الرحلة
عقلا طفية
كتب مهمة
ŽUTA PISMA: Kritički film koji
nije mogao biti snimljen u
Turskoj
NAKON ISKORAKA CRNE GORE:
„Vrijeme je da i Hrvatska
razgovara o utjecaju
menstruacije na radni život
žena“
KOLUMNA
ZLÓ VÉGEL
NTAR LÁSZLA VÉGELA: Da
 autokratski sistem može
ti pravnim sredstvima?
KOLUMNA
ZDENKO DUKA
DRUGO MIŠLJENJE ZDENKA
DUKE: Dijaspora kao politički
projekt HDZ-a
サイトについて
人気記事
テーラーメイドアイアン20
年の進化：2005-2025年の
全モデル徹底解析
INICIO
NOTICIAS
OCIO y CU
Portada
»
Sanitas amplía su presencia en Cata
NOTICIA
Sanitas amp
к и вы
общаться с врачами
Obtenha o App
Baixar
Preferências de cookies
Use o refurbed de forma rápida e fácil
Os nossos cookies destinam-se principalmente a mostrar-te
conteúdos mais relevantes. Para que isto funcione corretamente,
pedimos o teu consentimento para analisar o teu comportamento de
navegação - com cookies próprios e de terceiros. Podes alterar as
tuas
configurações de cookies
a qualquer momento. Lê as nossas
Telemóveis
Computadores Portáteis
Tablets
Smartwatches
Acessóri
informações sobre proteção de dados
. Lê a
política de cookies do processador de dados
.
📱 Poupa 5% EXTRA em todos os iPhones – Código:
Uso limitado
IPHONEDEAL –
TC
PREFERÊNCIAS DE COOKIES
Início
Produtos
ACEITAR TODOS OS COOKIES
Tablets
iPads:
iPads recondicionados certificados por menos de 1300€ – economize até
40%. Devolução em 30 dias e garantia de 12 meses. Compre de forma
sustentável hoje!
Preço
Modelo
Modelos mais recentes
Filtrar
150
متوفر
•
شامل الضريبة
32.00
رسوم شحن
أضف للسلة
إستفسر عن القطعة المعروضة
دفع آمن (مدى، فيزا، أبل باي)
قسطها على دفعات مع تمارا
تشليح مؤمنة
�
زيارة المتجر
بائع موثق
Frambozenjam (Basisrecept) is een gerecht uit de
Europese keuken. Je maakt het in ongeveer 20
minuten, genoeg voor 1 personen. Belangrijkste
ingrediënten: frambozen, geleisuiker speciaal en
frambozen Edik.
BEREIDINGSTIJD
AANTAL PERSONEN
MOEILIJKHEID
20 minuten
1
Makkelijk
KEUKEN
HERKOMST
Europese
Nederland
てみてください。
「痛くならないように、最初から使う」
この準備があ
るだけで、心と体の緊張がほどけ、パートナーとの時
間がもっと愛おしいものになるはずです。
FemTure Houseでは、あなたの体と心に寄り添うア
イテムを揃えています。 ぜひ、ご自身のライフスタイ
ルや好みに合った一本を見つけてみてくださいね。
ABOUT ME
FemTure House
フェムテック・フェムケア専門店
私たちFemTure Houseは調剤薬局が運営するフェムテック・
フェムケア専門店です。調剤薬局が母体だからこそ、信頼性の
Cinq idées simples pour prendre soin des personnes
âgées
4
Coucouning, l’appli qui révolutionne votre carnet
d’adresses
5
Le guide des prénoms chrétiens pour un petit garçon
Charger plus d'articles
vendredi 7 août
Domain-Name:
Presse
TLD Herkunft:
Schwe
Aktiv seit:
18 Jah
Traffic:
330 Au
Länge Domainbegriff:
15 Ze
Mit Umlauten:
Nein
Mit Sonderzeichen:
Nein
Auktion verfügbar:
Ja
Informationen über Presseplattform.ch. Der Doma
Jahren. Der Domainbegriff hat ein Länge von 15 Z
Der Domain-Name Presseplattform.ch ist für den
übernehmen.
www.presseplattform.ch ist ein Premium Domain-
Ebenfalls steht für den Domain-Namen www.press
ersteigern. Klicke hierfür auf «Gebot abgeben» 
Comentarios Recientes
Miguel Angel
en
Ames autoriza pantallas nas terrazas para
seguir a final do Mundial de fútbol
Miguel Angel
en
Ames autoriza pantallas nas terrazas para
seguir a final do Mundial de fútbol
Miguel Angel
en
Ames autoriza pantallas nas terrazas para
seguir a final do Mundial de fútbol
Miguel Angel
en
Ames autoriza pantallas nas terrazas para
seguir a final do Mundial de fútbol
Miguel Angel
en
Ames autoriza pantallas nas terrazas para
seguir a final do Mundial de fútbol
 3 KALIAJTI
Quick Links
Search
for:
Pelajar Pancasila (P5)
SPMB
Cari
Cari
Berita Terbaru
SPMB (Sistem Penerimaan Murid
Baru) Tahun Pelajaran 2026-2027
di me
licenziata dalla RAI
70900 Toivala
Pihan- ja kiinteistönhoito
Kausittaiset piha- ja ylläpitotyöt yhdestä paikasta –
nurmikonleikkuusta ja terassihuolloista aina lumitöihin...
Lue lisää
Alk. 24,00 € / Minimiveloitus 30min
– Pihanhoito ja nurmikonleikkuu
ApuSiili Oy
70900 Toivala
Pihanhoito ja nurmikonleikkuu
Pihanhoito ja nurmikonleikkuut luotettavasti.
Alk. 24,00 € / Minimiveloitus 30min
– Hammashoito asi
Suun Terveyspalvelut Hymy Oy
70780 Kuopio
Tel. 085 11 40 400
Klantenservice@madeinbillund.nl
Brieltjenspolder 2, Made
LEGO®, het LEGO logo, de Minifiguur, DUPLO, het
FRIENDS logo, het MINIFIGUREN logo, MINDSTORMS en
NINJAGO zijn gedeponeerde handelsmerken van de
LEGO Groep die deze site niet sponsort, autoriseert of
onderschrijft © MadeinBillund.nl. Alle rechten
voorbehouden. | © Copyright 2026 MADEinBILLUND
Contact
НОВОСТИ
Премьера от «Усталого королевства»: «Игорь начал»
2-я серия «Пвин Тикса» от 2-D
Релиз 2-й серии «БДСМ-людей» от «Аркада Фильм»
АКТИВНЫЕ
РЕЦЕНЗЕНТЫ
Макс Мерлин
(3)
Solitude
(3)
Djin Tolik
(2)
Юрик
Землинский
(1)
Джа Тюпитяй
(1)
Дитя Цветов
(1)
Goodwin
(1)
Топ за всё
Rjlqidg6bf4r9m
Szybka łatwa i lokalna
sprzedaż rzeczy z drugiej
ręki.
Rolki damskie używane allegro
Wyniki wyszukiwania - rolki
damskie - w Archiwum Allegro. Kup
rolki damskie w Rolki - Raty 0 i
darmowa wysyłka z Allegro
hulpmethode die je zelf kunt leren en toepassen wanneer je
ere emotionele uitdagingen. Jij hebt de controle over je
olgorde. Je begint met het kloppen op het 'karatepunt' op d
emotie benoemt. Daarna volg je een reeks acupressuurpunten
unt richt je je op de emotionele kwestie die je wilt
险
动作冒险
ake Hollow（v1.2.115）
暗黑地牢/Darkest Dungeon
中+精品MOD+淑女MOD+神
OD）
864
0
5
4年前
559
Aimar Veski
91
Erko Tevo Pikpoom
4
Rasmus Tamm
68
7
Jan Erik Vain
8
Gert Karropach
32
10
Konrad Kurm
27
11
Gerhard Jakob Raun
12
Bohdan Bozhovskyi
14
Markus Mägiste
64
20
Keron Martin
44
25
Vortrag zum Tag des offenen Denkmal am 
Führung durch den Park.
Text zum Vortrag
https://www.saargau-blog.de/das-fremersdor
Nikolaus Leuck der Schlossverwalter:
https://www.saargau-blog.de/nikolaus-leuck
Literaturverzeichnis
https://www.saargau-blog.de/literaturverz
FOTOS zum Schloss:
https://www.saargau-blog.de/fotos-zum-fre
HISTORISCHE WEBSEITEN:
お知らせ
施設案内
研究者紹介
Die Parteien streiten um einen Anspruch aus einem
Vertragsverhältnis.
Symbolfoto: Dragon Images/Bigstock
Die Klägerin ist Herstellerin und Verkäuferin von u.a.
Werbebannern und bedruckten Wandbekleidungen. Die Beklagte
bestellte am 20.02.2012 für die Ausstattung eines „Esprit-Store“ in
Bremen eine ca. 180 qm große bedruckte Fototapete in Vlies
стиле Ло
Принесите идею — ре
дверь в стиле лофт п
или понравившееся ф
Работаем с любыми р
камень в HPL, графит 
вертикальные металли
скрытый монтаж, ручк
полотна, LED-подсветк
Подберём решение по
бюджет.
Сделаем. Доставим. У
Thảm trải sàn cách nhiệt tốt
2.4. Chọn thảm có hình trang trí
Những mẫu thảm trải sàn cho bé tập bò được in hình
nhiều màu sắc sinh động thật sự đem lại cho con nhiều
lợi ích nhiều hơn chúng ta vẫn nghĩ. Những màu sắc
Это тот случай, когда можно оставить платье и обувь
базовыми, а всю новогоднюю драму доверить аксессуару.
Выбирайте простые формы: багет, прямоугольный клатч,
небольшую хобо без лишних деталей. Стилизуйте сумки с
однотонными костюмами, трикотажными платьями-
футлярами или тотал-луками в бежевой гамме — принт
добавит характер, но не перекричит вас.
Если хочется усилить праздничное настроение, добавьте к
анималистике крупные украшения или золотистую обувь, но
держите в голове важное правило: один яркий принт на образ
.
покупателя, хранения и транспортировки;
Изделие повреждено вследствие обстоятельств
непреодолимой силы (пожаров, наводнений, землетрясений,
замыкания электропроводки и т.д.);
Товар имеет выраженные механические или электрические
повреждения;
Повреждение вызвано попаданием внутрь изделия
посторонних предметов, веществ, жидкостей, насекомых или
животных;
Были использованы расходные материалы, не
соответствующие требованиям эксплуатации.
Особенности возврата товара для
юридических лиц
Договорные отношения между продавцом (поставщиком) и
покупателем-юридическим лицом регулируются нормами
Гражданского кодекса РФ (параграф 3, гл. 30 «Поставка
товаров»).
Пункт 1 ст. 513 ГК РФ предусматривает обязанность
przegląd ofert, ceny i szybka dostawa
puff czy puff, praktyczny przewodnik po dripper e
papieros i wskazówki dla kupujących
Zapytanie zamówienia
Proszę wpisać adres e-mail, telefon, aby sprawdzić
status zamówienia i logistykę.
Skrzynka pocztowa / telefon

____

What is being asked: Start with the line that contains "papieros i wskazówki dla kupujących", end with the last line of the entries, and please retype every line in that span exactly, with no others.

The completed task:
papieros i wskazówki dla kupujących
Zapytanie zamówienia
Proszę wpisać adres e-mail, telefon, aby sprawdzić
status zamówienia i logistykę.
Skrzynka pocztowa / telefon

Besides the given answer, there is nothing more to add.